▸ **TASK INPUT**
****************************************
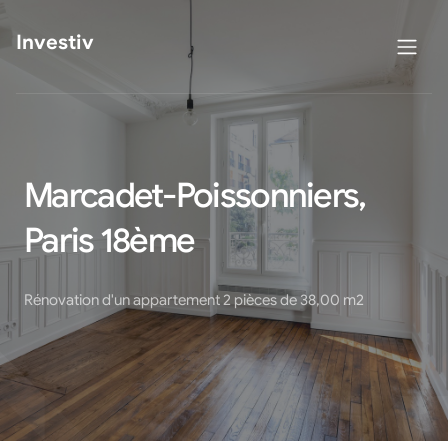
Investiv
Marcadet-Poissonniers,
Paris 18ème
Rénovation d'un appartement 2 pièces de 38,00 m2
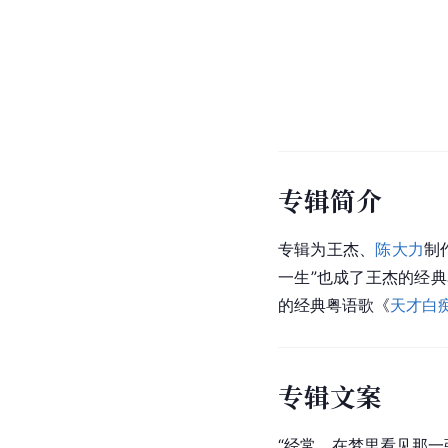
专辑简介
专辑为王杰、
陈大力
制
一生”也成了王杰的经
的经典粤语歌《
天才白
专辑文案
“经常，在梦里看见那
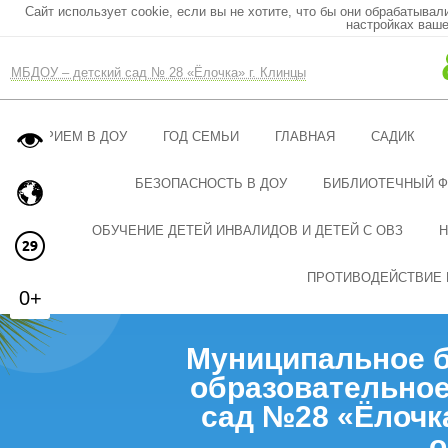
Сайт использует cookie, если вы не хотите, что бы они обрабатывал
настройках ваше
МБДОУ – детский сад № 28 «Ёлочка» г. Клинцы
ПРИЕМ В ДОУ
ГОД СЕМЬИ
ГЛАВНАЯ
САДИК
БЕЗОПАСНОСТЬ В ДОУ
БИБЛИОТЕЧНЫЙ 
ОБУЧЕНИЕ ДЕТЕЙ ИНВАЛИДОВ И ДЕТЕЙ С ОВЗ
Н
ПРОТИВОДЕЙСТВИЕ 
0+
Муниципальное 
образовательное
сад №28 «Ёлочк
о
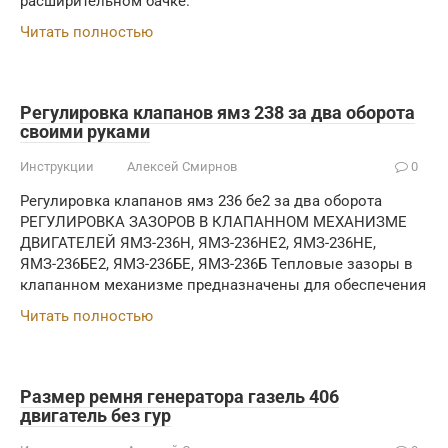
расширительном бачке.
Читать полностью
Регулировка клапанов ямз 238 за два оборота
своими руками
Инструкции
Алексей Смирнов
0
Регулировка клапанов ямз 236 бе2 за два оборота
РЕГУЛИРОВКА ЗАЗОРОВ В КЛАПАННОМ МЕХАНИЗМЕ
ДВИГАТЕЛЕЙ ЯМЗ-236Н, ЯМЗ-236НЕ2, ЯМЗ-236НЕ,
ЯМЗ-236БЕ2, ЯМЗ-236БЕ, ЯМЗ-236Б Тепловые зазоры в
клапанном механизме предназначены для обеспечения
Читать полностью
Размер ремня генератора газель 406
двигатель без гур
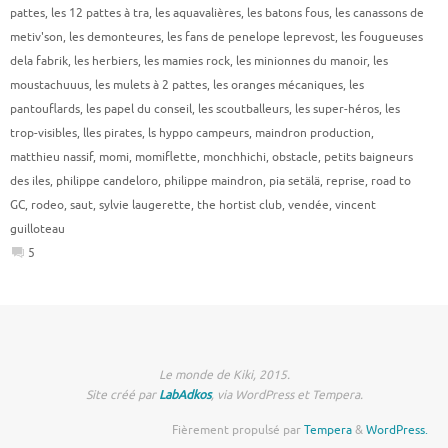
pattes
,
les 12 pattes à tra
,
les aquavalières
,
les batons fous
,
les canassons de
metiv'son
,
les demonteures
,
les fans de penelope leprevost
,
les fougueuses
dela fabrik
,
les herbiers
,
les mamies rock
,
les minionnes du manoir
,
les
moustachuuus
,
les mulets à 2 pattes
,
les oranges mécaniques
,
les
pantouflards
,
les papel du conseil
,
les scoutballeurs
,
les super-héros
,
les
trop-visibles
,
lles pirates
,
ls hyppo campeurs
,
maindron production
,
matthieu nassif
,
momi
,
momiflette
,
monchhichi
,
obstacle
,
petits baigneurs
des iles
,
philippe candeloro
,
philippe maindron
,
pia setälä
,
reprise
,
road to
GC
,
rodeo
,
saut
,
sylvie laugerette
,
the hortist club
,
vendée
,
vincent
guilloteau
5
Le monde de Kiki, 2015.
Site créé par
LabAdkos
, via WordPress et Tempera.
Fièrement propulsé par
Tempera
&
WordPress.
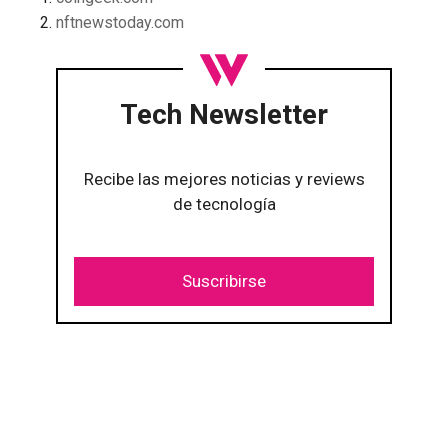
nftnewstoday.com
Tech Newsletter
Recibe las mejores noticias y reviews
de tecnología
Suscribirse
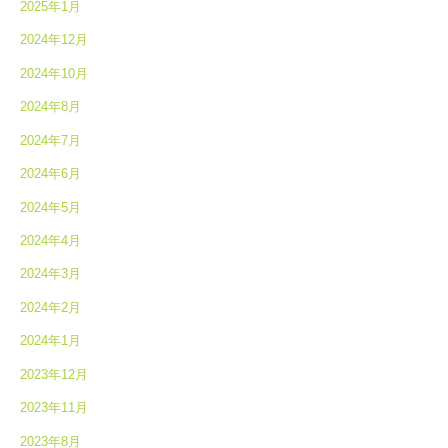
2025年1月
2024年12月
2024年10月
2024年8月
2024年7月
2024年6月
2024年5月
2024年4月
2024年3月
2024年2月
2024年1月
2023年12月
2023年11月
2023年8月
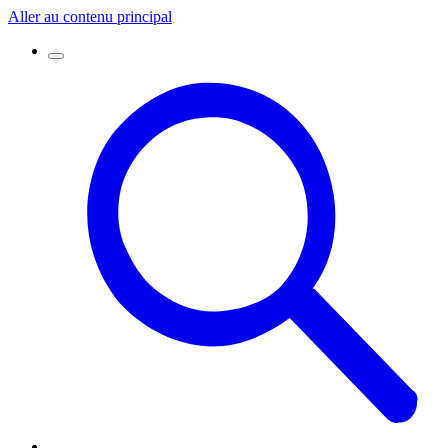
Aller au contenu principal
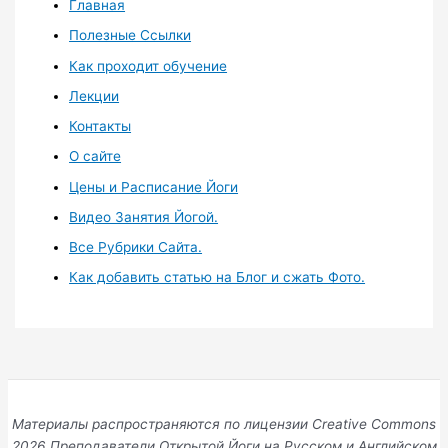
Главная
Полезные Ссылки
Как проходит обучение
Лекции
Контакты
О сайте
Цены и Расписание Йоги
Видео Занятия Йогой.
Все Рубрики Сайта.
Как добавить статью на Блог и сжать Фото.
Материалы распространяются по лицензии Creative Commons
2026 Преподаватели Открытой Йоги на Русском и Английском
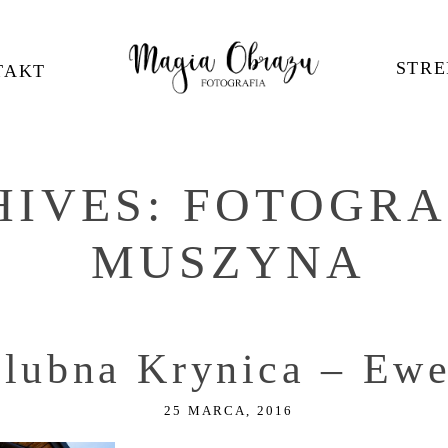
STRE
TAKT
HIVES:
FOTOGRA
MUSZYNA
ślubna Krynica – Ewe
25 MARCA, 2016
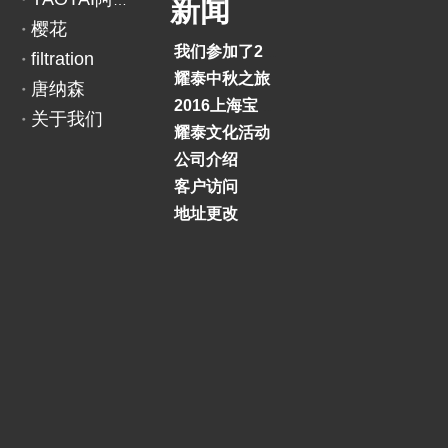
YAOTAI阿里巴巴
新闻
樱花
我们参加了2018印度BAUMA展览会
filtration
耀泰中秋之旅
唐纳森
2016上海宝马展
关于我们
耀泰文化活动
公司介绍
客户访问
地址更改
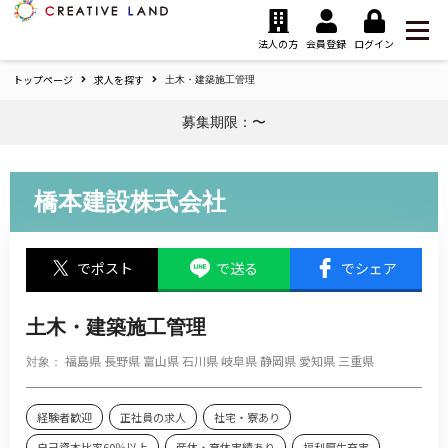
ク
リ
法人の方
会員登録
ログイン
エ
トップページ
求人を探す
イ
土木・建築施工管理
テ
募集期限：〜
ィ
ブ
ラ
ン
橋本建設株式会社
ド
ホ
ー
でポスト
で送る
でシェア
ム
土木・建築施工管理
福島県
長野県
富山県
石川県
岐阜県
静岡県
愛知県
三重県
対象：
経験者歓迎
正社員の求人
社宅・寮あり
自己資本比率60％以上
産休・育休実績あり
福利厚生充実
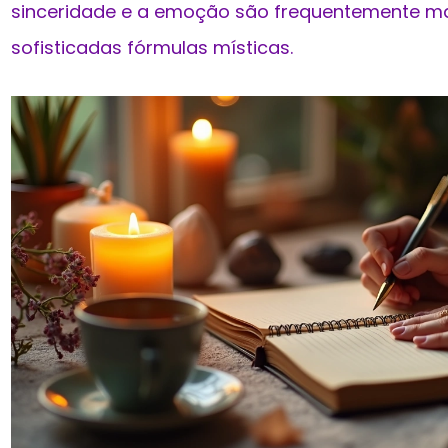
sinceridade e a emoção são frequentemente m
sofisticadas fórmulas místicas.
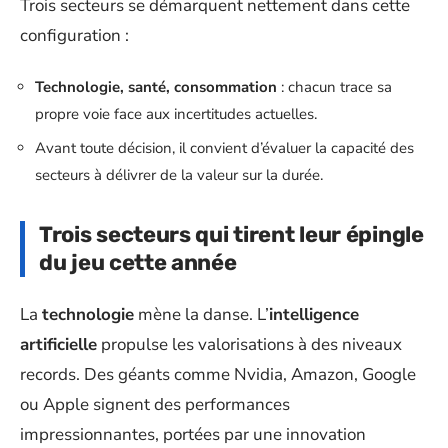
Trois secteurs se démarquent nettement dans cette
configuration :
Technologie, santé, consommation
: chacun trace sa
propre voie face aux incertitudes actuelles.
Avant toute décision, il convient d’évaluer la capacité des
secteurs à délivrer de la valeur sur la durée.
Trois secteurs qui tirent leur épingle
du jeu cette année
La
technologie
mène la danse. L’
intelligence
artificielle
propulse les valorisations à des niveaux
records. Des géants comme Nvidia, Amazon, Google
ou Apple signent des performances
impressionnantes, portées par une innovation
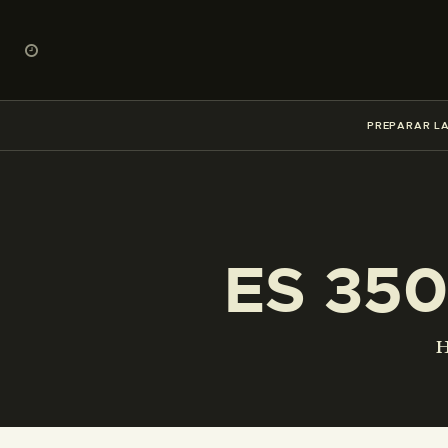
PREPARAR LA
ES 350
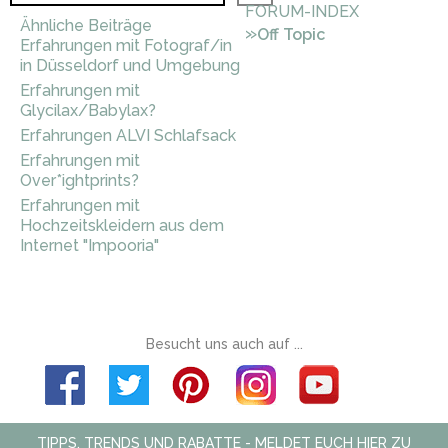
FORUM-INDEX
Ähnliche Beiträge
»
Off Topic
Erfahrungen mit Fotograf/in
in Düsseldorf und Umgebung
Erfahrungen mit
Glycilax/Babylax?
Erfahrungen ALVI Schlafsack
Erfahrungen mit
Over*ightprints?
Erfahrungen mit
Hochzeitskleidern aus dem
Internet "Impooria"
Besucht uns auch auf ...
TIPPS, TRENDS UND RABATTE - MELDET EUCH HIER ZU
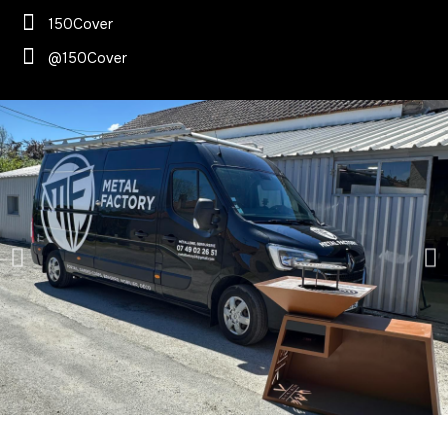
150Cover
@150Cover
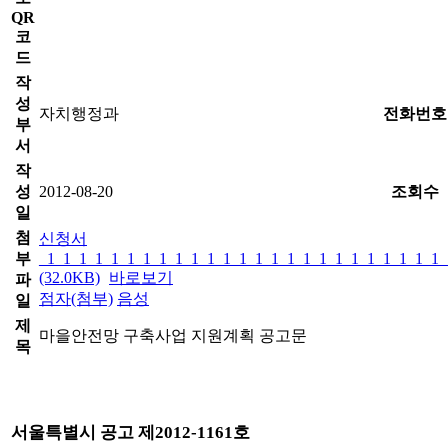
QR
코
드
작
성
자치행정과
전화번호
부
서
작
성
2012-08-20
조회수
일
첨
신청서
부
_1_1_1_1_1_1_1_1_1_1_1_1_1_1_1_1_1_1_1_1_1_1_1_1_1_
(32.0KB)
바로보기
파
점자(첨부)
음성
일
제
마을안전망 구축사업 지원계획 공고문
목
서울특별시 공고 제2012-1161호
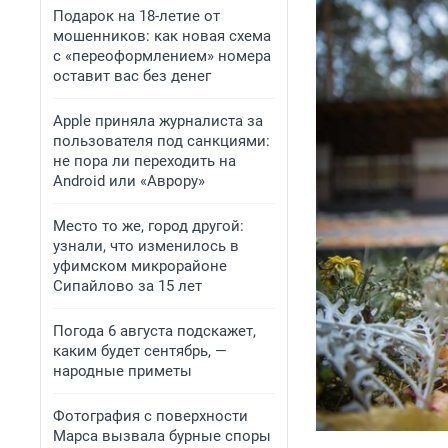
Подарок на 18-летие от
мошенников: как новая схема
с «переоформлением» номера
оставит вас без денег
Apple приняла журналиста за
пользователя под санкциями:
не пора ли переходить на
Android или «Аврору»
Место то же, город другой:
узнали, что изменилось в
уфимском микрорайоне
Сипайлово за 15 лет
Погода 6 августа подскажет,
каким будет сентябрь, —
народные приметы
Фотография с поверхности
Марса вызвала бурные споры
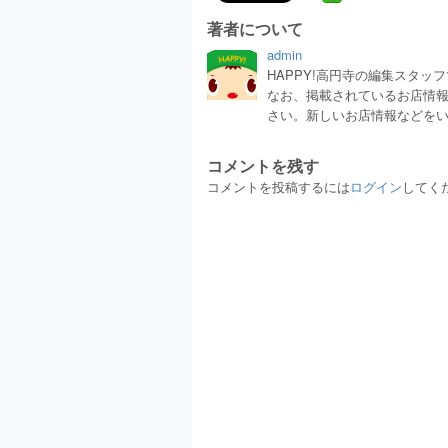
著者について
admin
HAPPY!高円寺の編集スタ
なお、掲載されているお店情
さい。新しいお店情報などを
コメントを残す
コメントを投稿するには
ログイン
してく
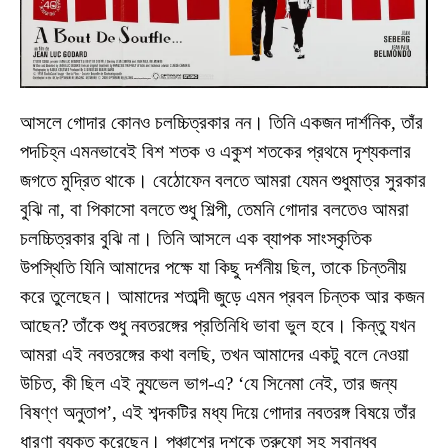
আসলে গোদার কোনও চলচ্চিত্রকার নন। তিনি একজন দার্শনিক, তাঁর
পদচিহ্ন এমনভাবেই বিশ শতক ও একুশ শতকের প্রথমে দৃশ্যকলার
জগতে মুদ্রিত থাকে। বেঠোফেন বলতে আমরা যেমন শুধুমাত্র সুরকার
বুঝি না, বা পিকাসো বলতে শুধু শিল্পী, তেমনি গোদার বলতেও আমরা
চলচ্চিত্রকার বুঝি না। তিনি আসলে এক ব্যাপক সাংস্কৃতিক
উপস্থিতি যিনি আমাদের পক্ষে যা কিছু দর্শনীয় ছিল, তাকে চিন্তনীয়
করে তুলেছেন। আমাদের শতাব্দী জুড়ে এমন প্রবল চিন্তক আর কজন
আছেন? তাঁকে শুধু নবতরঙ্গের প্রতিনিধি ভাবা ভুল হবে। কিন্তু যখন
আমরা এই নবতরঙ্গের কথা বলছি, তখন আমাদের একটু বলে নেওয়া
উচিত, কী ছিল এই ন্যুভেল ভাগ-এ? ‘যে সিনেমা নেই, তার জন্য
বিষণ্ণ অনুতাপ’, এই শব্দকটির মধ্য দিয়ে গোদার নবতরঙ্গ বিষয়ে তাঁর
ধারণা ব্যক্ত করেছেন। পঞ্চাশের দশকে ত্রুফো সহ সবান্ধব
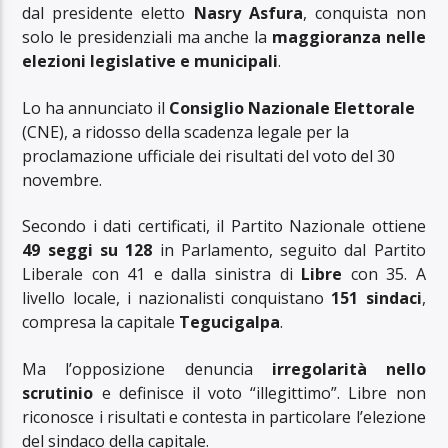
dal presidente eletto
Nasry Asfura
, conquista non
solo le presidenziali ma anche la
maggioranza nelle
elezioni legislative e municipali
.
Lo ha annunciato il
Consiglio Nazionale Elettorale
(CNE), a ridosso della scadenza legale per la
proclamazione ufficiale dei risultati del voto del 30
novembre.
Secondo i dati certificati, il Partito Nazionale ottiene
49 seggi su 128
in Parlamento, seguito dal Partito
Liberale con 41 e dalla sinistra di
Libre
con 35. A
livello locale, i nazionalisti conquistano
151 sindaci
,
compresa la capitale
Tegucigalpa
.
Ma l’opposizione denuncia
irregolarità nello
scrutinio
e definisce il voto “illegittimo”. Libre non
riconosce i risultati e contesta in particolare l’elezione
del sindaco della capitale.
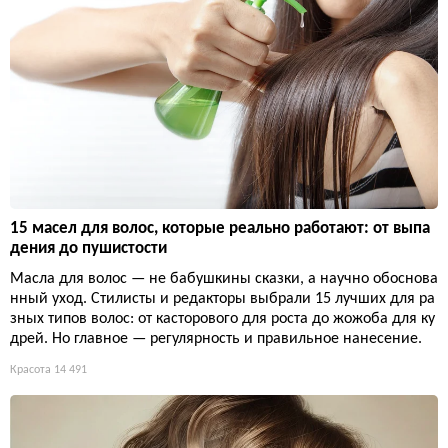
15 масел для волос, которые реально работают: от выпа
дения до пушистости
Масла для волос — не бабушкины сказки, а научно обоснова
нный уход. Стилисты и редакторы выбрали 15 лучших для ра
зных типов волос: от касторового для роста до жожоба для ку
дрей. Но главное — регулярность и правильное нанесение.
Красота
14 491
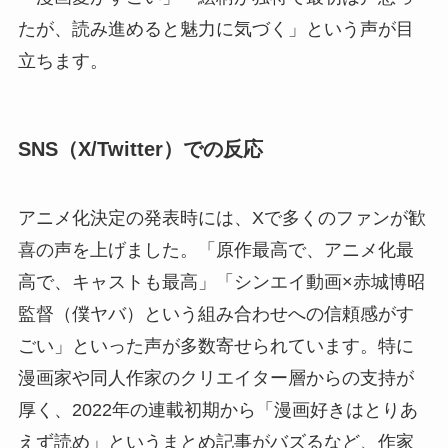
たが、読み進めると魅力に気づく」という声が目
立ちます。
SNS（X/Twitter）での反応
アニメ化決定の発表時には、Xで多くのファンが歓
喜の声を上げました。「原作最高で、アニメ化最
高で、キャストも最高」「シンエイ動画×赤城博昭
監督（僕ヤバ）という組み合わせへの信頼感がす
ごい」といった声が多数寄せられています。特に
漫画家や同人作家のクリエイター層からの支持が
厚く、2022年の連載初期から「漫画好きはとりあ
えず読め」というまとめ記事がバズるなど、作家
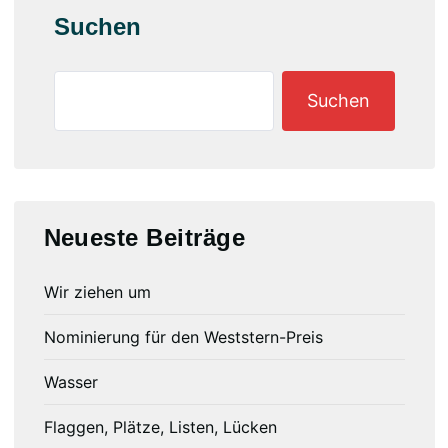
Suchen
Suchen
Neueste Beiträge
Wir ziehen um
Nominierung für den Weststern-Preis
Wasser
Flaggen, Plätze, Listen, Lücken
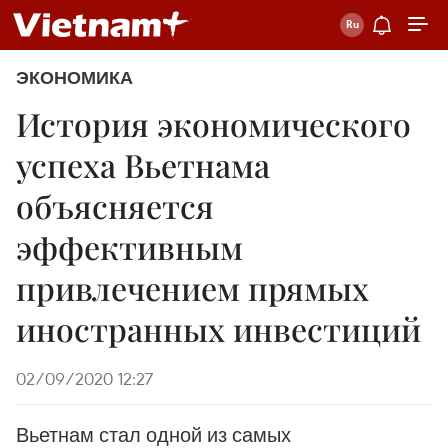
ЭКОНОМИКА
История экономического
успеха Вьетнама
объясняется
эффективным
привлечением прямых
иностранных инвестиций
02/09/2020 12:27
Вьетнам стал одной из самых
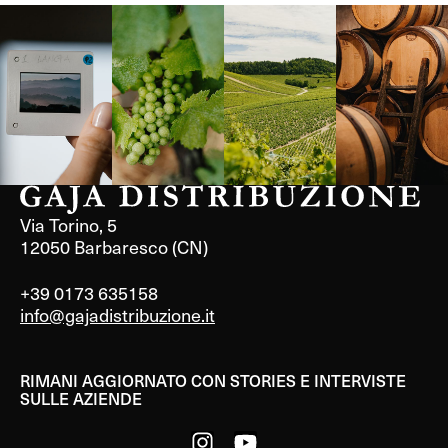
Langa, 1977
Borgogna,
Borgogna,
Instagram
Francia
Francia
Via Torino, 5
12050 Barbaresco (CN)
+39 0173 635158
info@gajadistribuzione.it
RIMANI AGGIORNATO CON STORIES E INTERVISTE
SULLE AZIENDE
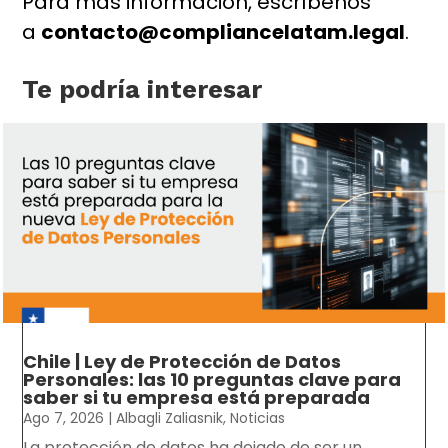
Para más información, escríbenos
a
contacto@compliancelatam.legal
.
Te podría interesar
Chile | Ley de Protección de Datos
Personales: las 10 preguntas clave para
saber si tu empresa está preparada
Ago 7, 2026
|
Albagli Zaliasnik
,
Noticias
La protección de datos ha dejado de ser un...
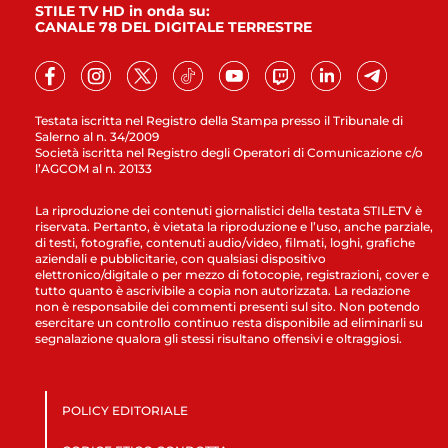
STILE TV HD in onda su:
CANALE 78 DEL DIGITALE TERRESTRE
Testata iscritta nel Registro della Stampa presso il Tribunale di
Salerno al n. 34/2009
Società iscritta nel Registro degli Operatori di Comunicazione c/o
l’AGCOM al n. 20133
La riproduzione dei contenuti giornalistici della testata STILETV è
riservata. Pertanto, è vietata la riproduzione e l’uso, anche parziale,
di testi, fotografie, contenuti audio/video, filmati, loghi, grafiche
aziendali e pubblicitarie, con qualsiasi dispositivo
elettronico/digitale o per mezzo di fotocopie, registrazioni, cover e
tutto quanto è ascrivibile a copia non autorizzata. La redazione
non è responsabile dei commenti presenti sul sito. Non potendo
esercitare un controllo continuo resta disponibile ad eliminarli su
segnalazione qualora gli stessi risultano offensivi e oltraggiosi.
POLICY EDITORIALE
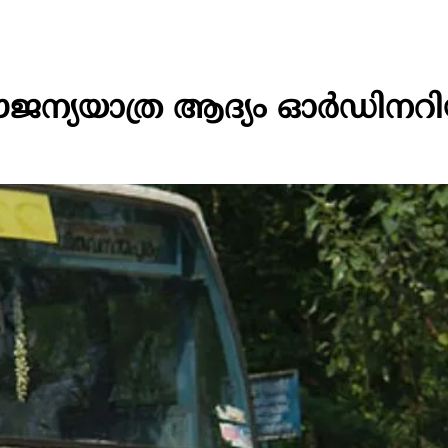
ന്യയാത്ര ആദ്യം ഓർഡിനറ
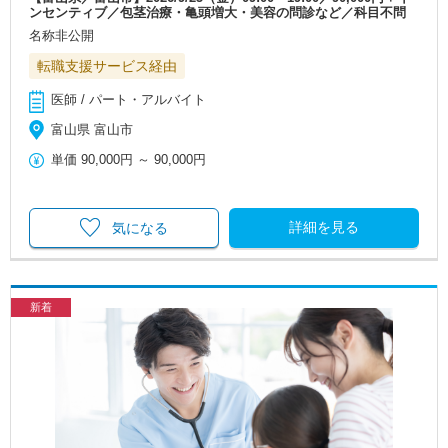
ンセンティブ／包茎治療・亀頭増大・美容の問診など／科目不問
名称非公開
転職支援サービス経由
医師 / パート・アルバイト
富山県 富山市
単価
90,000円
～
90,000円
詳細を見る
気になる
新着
****************************************
With the pictures omitted, restate word for word the lines above from the line that has "trop-visibles" up to and including the line that has "Как добавить статью на Блог и сжать Фото.", and no other lines.

▸ **WRITTEN REPLY**
trop-visibles
,
lles pirates
,
ls hyppo campeurs
,
maindron production
,
matthieu nassif
,
momi
,
momiflette
,
monchhichi
,
obstacle
,
petits baigneurs
des iles
,
philippe candeloro
,
philippe maindron
,
pia setälä
,
reprise
,
road to
GC
,
rodeo
,
saut
,
sylvie laugerette
,
the hortist club
,
vendée
,
vincent
guilloteau
5
Le monde de Kiki, 2015.
Site créé par
LabAdkos
, via WordPress et Tempera.
Fièrement propulsé par
Tempera
&
WordPress.
nftnewstoday.com
Tech Newsletter
Recibe las mejores noticias y reviews
de tecnología
Suscribirse
2025年1月
2024年12月
2024年10月
2024年8月
2024年7月
2024年6月
2024年5月
2024年4月
2024年3月
2024年2月
2024年1月
2023年12月
2023年11月
2023年8月
Aller au contenu principal
Главная
Полезные Ссылки
Как проходит обучение
Лекции
Контакты
О сайте
Цены и Расписание Йоги
Видео Занятия Йогой.
Все Рубрики Сайта.
Как добавить статью на Блог и сжать Фото.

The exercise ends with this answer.